*** Opening Provided data ***

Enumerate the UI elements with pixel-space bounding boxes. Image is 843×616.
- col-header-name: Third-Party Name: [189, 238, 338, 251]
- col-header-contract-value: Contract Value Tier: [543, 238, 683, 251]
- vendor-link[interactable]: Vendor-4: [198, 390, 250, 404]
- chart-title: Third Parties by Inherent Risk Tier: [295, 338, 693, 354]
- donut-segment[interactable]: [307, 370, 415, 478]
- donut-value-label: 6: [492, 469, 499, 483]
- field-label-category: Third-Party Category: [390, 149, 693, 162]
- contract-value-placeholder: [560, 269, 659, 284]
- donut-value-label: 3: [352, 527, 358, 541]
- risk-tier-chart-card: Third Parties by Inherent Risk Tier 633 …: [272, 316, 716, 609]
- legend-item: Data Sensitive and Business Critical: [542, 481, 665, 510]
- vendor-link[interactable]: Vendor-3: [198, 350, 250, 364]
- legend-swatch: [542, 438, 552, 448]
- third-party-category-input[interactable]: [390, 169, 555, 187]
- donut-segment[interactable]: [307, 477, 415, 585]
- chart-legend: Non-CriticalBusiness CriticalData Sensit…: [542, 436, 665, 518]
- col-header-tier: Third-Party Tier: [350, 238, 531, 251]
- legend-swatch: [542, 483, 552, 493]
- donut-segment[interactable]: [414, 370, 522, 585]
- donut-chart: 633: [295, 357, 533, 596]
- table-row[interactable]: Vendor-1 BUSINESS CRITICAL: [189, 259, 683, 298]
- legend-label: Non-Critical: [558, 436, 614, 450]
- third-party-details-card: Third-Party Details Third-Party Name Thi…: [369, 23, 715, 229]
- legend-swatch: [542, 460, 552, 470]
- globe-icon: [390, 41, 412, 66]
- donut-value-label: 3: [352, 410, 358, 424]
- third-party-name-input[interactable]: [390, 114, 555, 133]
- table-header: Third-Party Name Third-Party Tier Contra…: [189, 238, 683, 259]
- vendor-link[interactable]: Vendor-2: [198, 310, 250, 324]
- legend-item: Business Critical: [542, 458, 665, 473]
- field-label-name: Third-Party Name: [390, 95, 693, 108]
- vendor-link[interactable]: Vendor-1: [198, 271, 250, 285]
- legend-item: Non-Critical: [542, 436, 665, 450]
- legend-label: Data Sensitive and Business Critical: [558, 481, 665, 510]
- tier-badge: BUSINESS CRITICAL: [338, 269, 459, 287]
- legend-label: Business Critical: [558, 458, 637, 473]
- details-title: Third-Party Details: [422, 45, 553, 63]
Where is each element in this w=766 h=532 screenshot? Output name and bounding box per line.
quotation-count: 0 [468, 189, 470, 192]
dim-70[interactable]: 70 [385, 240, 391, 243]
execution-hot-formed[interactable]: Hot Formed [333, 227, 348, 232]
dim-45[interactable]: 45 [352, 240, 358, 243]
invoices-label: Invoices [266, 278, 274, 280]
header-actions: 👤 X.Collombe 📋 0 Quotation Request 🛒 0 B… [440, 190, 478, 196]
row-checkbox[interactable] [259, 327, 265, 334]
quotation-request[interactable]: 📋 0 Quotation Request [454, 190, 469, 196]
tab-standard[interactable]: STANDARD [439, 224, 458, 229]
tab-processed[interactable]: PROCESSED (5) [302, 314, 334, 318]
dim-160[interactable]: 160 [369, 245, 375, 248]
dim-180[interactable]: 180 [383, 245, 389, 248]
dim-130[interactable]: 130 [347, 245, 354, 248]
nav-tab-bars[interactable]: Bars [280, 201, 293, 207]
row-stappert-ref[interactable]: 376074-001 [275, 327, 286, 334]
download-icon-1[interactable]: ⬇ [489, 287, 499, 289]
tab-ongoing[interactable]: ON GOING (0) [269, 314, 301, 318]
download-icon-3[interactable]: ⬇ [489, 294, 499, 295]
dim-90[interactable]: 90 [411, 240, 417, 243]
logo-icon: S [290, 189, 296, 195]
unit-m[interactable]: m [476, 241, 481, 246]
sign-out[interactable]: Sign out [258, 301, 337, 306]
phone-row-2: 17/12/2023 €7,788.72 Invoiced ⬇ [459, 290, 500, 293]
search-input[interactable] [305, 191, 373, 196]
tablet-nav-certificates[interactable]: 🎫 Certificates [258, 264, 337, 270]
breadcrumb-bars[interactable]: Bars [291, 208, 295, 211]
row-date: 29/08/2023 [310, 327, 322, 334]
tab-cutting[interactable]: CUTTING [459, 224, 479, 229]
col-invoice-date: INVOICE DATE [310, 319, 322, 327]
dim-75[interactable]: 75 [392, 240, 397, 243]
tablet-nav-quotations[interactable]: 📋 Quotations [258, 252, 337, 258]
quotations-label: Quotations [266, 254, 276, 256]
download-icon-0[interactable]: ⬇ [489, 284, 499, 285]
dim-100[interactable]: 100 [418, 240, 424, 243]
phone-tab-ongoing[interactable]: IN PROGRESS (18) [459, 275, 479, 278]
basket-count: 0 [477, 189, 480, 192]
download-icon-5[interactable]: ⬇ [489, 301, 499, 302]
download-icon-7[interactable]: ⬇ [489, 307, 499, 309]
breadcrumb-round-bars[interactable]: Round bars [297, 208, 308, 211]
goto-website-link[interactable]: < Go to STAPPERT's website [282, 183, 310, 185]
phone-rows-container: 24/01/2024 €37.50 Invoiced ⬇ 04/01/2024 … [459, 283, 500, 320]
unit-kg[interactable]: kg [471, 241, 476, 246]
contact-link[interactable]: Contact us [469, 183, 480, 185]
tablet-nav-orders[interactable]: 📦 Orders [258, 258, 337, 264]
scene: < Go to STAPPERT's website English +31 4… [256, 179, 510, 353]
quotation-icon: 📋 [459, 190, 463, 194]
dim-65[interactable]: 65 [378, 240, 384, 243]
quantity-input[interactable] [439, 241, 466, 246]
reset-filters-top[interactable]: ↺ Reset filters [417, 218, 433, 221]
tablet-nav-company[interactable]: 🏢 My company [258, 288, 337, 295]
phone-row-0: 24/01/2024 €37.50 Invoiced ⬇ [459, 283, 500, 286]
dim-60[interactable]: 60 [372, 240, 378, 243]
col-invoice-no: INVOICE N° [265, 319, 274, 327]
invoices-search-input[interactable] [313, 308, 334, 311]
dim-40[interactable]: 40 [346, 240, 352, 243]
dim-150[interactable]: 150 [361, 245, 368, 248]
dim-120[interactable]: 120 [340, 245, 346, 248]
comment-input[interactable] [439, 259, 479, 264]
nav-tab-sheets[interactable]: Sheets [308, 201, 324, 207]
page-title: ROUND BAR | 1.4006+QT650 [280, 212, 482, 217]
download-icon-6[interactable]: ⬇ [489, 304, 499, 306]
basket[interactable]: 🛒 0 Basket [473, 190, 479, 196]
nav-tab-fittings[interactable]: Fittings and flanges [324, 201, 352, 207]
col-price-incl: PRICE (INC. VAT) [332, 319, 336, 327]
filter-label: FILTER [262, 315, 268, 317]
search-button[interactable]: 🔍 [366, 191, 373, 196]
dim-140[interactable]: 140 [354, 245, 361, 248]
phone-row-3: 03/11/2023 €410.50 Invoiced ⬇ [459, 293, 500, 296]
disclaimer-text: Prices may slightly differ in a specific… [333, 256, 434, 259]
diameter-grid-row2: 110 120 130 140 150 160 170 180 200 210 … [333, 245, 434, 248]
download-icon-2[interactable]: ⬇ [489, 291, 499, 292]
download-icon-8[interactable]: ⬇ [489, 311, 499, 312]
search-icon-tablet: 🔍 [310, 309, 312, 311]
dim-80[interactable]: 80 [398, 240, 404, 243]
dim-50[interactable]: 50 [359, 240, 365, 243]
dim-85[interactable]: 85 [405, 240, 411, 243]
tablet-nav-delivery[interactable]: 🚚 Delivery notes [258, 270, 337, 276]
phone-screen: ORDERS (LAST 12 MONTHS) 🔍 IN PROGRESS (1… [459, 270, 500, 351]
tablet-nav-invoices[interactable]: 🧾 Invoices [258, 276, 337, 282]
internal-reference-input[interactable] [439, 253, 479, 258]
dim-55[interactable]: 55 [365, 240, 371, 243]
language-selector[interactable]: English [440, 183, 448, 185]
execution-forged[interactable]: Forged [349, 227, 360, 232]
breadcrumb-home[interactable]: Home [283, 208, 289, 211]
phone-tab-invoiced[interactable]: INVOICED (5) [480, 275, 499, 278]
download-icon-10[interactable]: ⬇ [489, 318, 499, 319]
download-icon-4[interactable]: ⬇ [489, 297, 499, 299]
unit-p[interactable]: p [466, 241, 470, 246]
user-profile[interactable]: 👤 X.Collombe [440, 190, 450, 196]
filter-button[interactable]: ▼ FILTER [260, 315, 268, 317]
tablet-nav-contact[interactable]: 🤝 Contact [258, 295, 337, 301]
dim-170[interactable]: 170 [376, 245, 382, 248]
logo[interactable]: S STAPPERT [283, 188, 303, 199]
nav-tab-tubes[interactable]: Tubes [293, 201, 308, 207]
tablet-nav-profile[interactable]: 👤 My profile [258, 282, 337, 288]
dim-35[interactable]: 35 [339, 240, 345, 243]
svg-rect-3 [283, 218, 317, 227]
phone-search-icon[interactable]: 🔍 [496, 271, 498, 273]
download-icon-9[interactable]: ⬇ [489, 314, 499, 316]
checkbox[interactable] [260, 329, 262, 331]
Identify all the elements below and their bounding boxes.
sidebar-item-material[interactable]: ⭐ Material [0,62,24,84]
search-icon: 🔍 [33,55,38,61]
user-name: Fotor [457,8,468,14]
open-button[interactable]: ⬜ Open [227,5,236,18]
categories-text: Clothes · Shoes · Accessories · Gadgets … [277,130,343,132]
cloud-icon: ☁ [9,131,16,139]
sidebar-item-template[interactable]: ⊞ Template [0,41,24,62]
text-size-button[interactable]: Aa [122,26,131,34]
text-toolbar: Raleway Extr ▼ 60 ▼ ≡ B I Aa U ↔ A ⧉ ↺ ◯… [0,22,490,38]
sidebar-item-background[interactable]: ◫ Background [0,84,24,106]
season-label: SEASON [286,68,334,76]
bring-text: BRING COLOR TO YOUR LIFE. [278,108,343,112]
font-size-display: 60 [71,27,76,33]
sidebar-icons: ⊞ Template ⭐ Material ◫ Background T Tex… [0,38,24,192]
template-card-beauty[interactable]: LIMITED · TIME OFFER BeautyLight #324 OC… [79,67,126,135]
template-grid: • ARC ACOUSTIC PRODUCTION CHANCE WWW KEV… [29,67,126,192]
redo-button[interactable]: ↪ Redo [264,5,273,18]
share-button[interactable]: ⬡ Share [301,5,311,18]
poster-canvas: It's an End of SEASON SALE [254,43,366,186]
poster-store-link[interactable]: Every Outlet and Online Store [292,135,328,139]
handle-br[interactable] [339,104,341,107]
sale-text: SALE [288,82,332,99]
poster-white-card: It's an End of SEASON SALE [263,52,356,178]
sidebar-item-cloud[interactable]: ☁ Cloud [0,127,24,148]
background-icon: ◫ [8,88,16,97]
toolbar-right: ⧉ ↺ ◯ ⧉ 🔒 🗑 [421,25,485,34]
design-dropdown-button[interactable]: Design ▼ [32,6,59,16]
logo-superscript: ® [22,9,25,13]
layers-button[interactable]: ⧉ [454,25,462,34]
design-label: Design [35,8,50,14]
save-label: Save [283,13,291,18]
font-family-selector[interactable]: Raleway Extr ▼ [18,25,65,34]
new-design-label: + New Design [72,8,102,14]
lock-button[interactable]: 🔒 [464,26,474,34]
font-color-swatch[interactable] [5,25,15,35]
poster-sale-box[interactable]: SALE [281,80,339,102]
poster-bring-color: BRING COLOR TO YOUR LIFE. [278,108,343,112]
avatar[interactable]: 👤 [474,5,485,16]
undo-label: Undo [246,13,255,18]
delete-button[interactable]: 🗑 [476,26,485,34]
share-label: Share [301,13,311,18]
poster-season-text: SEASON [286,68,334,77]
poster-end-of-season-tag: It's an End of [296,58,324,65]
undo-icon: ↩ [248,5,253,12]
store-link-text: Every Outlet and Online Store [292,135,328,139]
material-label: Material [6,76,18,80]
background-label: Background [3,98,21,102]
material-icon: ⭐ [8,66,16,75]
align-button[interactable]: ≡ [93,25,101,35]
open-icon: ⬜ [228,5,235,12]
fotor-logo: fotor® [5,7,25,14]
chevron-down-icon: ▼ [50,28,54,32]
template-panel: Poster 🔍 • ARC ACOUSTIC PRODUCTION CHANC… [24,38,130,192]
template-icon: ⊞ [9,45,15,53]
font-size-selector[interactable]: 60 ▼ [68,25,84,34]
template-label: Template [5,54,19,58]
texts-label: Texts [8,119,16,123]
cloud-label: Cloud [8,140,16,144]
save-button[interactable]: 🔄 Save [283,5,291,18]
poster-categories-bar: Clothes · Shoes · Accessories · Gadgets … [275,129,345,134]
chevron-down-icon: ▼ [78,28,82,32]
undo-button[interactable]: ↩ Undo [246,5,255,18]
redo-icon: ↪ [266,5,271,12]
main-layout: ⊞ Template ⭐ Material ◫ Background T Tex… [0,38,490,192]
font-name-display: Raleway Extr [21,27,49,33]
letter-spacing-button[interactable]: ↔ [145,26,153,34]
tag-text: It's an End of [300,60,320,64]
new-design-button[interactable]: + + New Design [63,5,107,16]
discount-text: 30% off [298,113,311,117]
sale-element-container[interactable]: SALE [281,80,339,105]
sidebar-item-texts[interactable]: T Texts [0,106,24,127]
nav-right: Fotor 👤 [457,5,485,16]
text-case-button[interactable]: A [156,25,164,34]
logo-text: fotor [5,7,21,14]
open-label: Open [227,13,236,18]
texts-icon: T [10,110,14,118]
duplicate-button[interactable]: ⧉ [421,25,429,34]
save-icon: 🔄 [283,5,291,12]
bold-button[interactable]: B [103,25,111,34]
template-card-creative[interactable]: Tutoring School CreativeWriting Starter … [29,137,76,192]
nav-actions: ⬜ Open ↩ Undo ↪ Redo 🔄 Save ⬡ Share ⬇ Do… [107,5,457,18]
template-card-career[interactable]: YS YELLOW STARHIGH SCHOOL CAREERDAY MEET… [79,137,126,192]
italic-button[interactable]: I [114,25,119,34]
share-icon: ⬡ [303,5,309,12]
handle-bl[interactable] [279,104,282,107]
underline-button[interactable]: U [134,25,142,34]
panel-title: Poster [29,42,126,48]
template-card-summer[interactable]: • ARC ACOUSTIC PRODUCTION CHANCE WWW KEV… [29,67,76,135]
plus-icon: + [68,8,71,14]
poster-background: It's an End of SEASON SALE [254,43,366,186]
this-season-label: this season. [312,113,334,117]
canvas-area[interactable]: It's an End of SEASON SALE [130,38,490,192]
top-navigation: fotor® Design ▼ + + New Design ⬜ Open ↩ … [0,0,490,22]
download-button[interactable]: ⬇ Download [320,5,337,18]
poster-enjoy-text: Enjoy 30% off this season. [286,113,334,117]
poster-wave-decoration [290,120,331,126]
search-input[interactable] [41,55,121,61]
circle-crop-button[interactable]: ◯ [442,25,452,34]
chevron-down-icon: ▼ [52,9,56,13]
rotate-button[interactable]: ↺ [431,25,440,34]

*** Closing Provided data ***

== What you are asked to do ==
Tally the lines of the listing above that contain the word "Outlet" and state the result as a bare number.

== Reply ==
2